Answer: While Microsoft has had a healthcare presence it hasn’t been focused on voice, it simply doesn’t have the data to integrate voice into it’s platform without the context specific capabilities of Nuance. Nuance has decades of voice data from Clinicians, essentially providing them with a massive training dataset covering a huge array of medical applications. It would make no sense for Microsoft to try and replicate such an extensive, existing dataset. However, many of their healthcare solutions are primed to integrate voice technology and Nuance is the perfect partner for them.
5. Using a smart speaker for patients / elderly / disabled is interesting for engagement, diarizing progress, and even diagnostics. They are cheap, easy to use, and always accessible in the home. Do you think the privacy / security issues are a roadblock? Or will the smart speakers become a part of everyday healthcare?
Answer: I used to think so but I’ve changed my mind, the more these speakers are used the less people are concerned about privacy. This of course can change with one significant data breach but for the moment I think engagement will increase, particularly for those high value wins that voice can deliver:
• Parents managing healthcare of children with complex needs, being able to share important data “hands free” at the time it’s happening is invaluable to parents who are not professional carers.
• Empowering people with disabilities to take control of their own health through more interactive technologies can be transformational for some patients.

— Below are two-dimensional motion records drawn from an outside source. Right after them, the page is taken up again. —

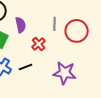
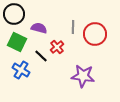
purple semicircle: (21, 25) -> (39, 28), turned -63
black line: (26, 67) -> (41, 56), moved, turned 64

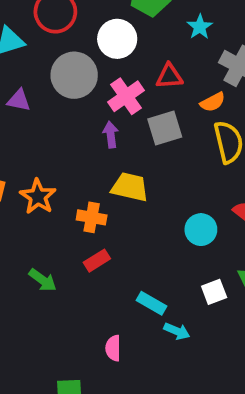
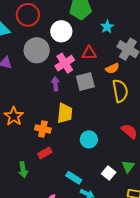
yellow trapezoid: (130, 187) -> (65, 113), turned 80
cyan circle: (201, 230) -> (89, 139), moved
green arrow: (43, 280) -> (23, 170), moved, turned 42
white square: (214, 292) -> (109, 173), turned -32

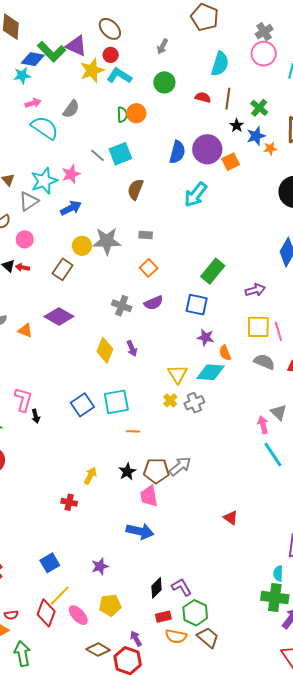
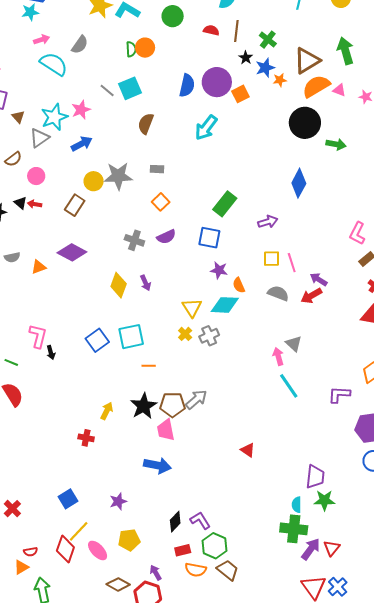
yellow square: (258, 327) -> (272, 259), size x0.7
orange triangle: (25, 330) -> (39, 267), turned -42
black star: (127, 472) -> (144, 406), size x1.5

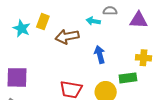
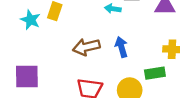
brown arrow: (67, 37) -> (86, 47), moved

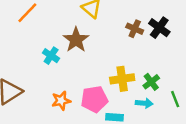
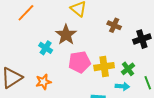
black cross: (159, 28) -> (142, 39), moved, turned 36
pink pentagon: (94, 99) -> (79, 62), moved
orange star: (61, 101) -> (43, 82), moved

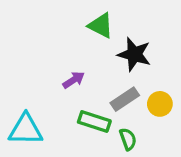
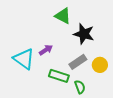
cyan triangle: (26, 129) -> (24, 59), moved, turned 35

6. Where do you think diagnostic speech recognition will break through first? For example, with depression, helping people recognize a wave could be coming on could help with self-medicating before family gets involved.
Answer: This is a fantastic question, I used to think Parkinson’s was the clear front runner as the physiological manifestation of the disease can clearly be identified through frequency analysis. However it hasn’t hit mainstream and I wonder if it is because the researchers don’t have the inclination to spin out into the startup world, is the real world application too complex (I don’t think this is it) or whether the market size is not attractive enough. I think Depression is going to be the big win for voice diagnostics in healthcare, we’ve seen an explosion of digital health solutions for mental health in recent years meaning that people are more willing to recognise when they need help and do something about it. You’re exactly right, I think the technology will focus on intra-speaker variability, so when do my speech patterns change to indicate a difference in mood/symptoms. I wouldn’t be surprised if we see a “wellness” version of this claiming to identify stress in the next year or 2 as a precursor to a reliable, clinically validated technology that can robustly identify the onset of depression.